Tuesday, July 26, 2011

Purity vs Practicality Issue on Ballot Measures

What if a ballot measure accomplishes something that you believe, but in the process reaffirms an existing regulation that you find odious, but at least doesn't make it worse? Do you support it? This is my quandary with the proposed ballot initiative I regretted signing in yesterday's post regarding Prohibits Political Contributions by Payroll Deductions initiative. Here is what Richard Rider, taxfighter extraordinaire, had to say on my cross-post in the sdrostra comments:

In particular I disagree on the “payroll deduction” prop’s analysis. B-Daddy is concerned about 1st Amendment issues hobbling corporations and unions funding favored candidates. But in reality — if the measure passes – both unions and corporations are still free to give money to IE (Independent Expenditure) campaigns to support or oppose candidates — as long as these funds are not run or influenced by the candidates.

I’m no expert in this area, but I believe unions are CURRENTLY denied the ability to DIRECTLY give money to candidates.

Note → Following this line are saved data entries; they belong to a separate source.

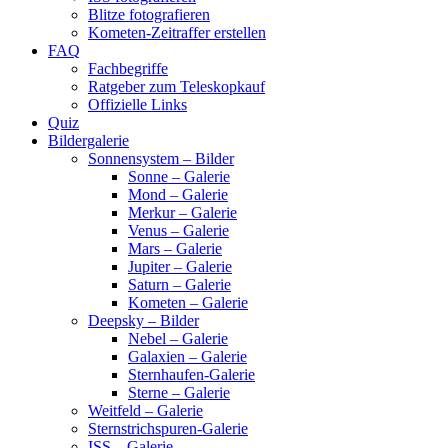
Blitze fotografieren
Kometen-Zeitraffer erstellen
FAQ
Fachbegriffe
Ratgeber zum Teleskopkauf
Offizielle Links
Quiz
Bildergalerie
Sonnensystem – Bilder
Sonne – Galerie
Mond – Galerie
Merkur – Galerie
Venus – Galerie
Mars – Galerie
Jupiter – Galerie
Saturn – Galerie
Kometen – Galerie
Deepsky – Bilder
Nebel – Galerie
Galaxien – Galerie
Sternhaufen-Galerie
Sterne – Galerie
Weitfeld – Galerie
Sternstrichspuren-Galerie
ISS – Galerie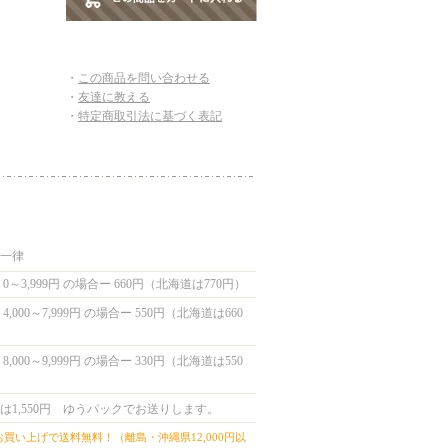
・
この商品を問い合わせる
・
友達に教える
・
特定商取引法に基づく表記
国一律
0～3,999円 の場合ー 660円（北海道は770円）
,000～7,999円 の場合ー 550円（北海道は660
,000～9,999円 の場合ー 330円（北海道は550
は1,550円 ゆうパックでお送りします。
上お買い上げで送料無料！（離島・沖縄県12,000円以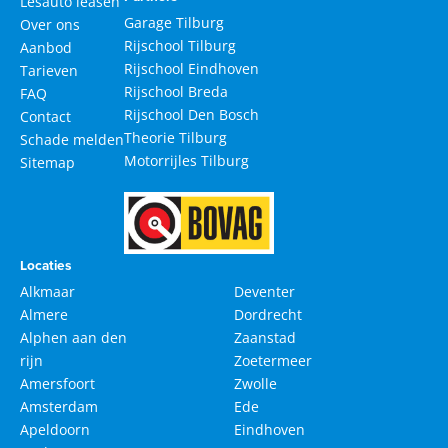
Lesauto leasen
Garage Tilburg
Over ons
Rijschool Tilburg
Aanbod
Rijschool Eindhoven
Tarieven
Rijschool Breda
FAQ
Rijschool Den Bosch
Contact
Theorie Tilburg
Schade melden
Motorrijles Tilburg
Sitemap
Locaties
Alkmaar
Deventer
Almere
Dordrecht
Alphen aan den
Zaanstad
rijn
Zoetermeer
Amersfoort
Zwolle
Amsterdam
Ede
Apeldoorn
Eindhoven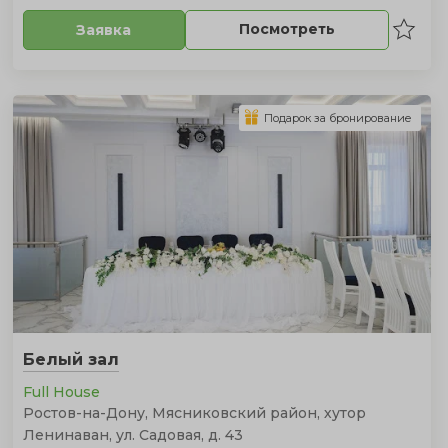
Посмотреть
Заявка
Подарок за бронирование
Белый зал
Full House
Ростов-на-Дону, Мясниковский район, хутор
Ленинаван, ул. Садовая, д. 43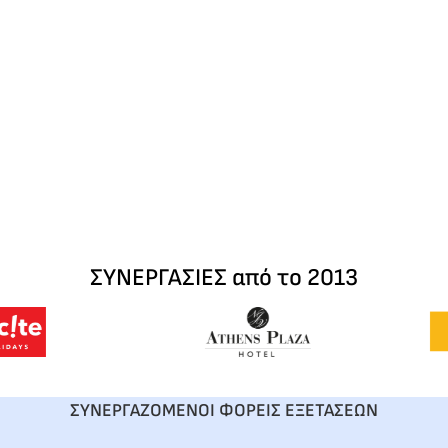
ΣΥΝΕΡΓΑΣΙΕΣ από το 2013
ΣΥΝΕΡΓΑΖΟΜΕΝΟΙ ΦΟΡΕΙΣ ΕΞΕΤΑΣΕΩΝ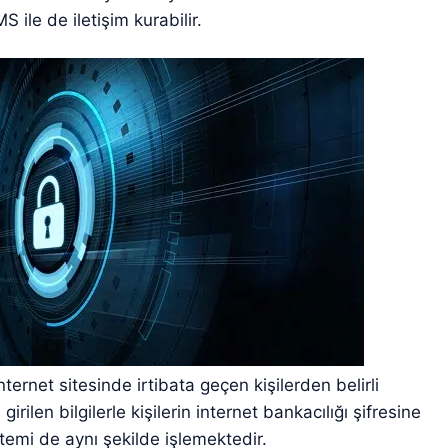
 ile de iletişim kurabilir.
rnet sitesinde irtibata geçen kişilerden belirli
 girilen bilgilerle kişilerin internet bankacılığı şifresine
ntemi de aynı şekilde işlemektedir.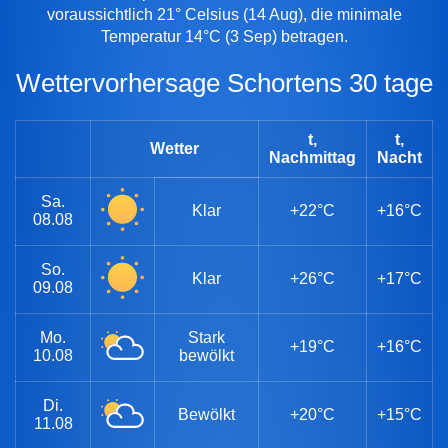
voraussichtlich 21° Celsius (14 Aug), die minimale
Temperatur 14°C (3 Sep) betragen.
Wettervorhersage Schortens 30 tage
t,
t,
Wetter
Nachmittag
Nacht
Sa.
Klar
+22°C
+16°C
08.08
So.
Klar
+26°C
+17°C
09.08
Mo.
Stark
+19°C
+16°C
10.08
bewölkt
Di.
Bewölkt
+20°C
+15°C
11.08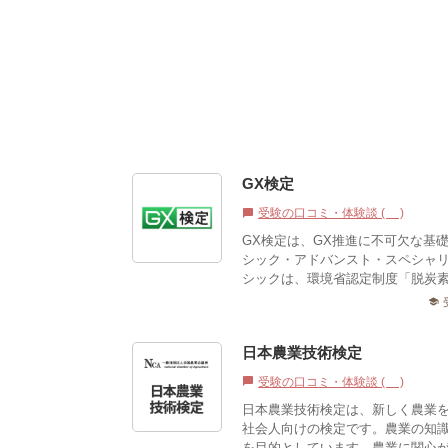
GX検定
受験の口コミ・体験談 (0)
chat_bubble
GX検定は、GX推進に不可欠な基
シック・アドバンスト・スペシャリ
シックは、環境省認定制度「脱炭素ア
school
日本農業技術検定
受験の口コミ・体験談 (0)
chat_bubble
日本農業技術検定は、新しく農業
社会人向けの検定です。農業の知
を目的としています。農業に関心が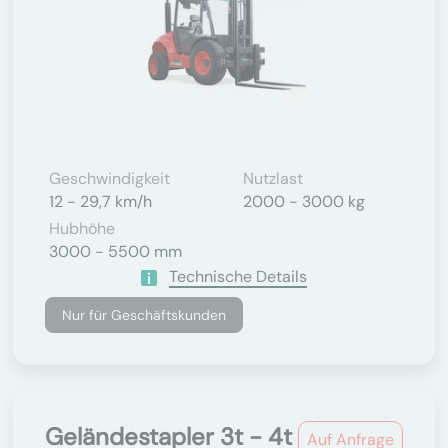
Geschwindigkeit
Nutzlast
12 - 29,7 km/h
2000 - 3000 kg
Hubhöhe
3000 - 5500 mm
Technische Details
Nur für Geschäftskunden
Geländestapler 3t - 4t
Auf Anfrage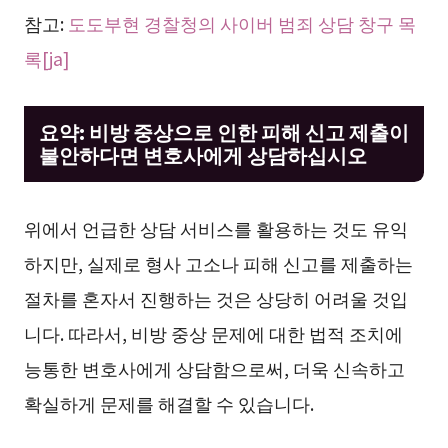
참고:
도도부현 경찰청의 사이버 범죄 상담 창구 목
록[ja]
요약: 비방 중상으로 인한 피해 신고 제출이
불안하다면 변호사에게 상담하십시오
위에서 언급한 상담 서비스를 활용하는 것도 유익
하지만, 실제로 형사 고소나 피해 신고를 제출하는
절차를 혼자서 진행하는 것은 상당히 어려울 것입
니다. 따라서, 비방 중상 문제에 대한 법적 조치에
능통한 변호사에게 상담함으로써, 더욱 신속하고
확실하게 문제를 해결할 수 있습니다.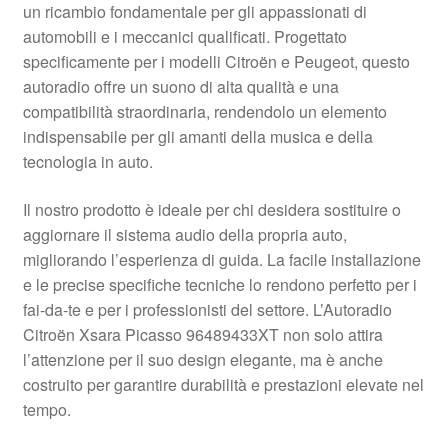
un ricambio fondamentale per gli appassionati di
Pagamenti
automobili e i meccanici qualificati. Progettato
specificamente per i modelli Citroën e Peugeot, questo
autoradio offre un suono di alta qualità e una
Politica sulla riservatezza
compatibilità straordinaria, rendendolo un elemento
indispensabile per gli amanti della musica e della
Procedura di Reclamo
tecnologia in auto.
Registratore di cassa
Il nostro prodotto è ideale per chi desidera sostituire o
aggiornare il sistema audio della propria auto,
Rimostranza
migliorando l’esperienza di guida. La facile installazione
e le precise specifiche tecniche lo rendono perfetto per i
Spedizione in tutto il mondo
fai-da-te e per i professionisti del settore. L’Autoradio
Citroën Xsara Picasso 96489433XT non solo attira
Termini e condizioni
l’attenzione per il suo design elegante, ma è anche
costruito per garantire durabilità e prestazioni elevate nel
tempo.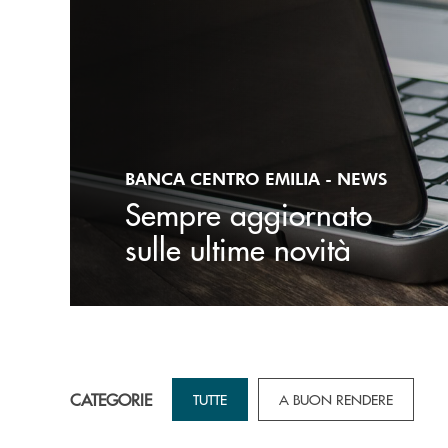
BANCA CENTRO EMILIA - NEWS
Sempre aggiornato
sulle ultime novità
CATEGORIE
TUTTE
A BUON RENDERE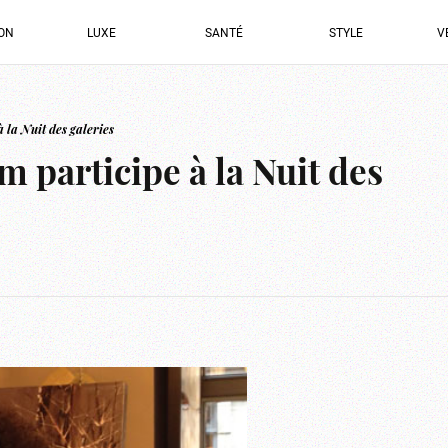
ION
LUXE
SANTÉ
STYLE
V
 la Nuit des galeries
m participe à la Nuit des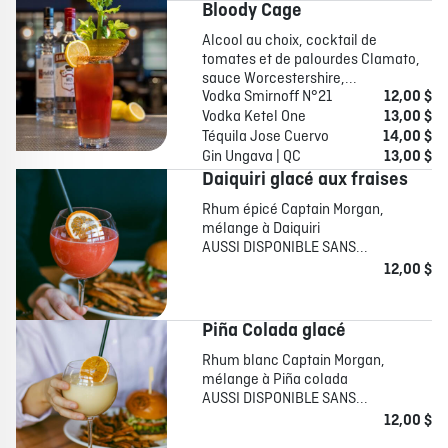
Bloody Cage
Alcool au choix, cocktail de
tomates et de palourdes Clamato,
sauce Worcestershire,...
Vodka Smirnoff N°21
12,00 $
Vodka Ketel One
13,00 $
Téquila Jose Cuervo
14,00 $
Gin Ungava | QC
13,00 $
Daiquiri glacé aux fraises
Rhum épicé Captain Morgan,
mélange à Daiquiri
AUSSI DISPONIBLE SANS...
12,00 $
Piña Colada glacé
Rhum blanc Captain Morgan,
mélange à Piña colada
AUSSI DISPONIBLE SANS...
12,00 $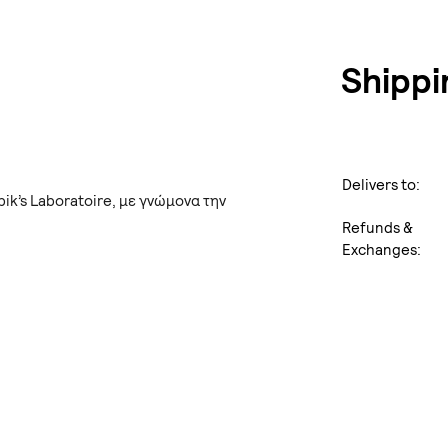
Shippi
Delivers to:
ik’s Laboratoire, με γνώμονα την
Refunds &
Exchanges: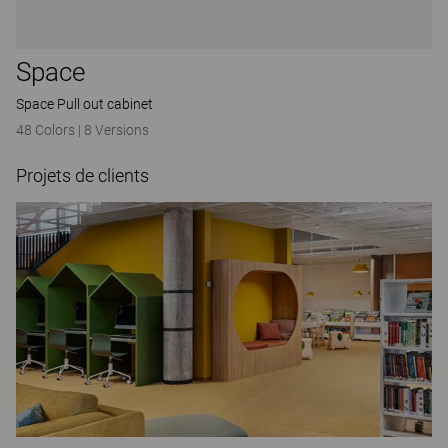
Space
Space Pull out cabinet
48 Colors
|
8 Versions
Projets de clients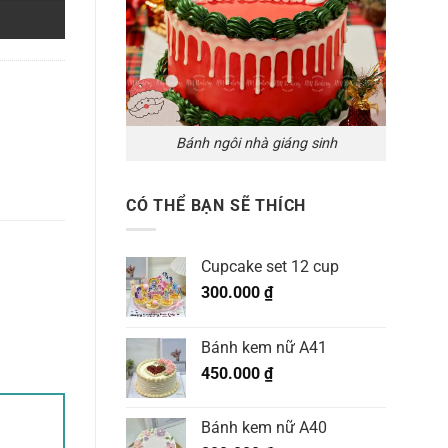
Bánh ngôi nhà giáng sinh
CÓ THỂ BẠN SẼ THÍCH
Cupcake set 12 cup
300.000
₫
Bánh kem nữ A41
450.000
₫
Bánh kem nữ A40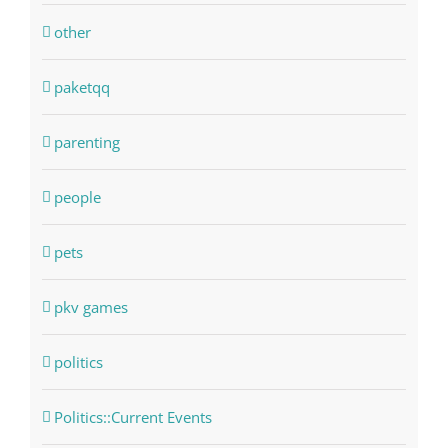
other
paketqq
parenting
people
pets
pkv games
politics
Politics::Current Events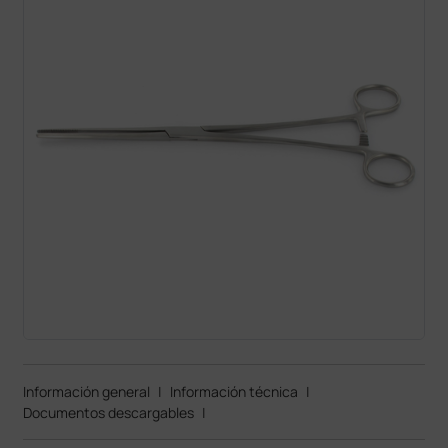
Información general
|
Información técnica
|
Documentos descargables
|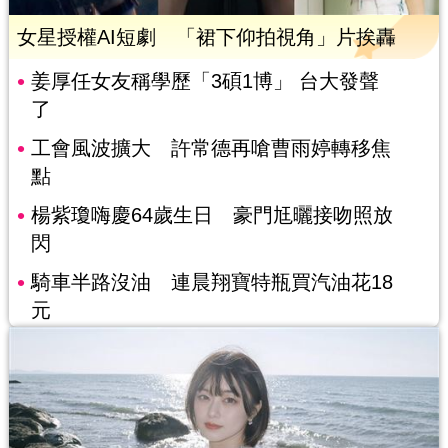
女星授權AI短劇 「裙下仰拍視角」片挨轟
姜厚任女友稱學歷「3碩1博」 台大發聲
了
工會風波擴大 許常德再嗆曹雨婷轉移焦
點
楊紫瓊嗨慶64歲生日 豪門尪曬接吻照放
閃
騎車半路沒油 連晨翔寶特瓶買汽油花18
元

I think that currently corporations can directly fund state candidates, but are often prohibited from funding local candidates for office.
Richard makes some great points. At least I have fewer regrets signing the petition. The purist in me wants to say, tough, I don't support any of these limits and believe that sunshine is the best anticeptic. Unions and corporations should be allowed to contribute but it should be made public. But the realist looks for advancing our goals, without betraying core principles. The question is does support for such an initiative betray core principles. I look forward to reading your opinion in the comments.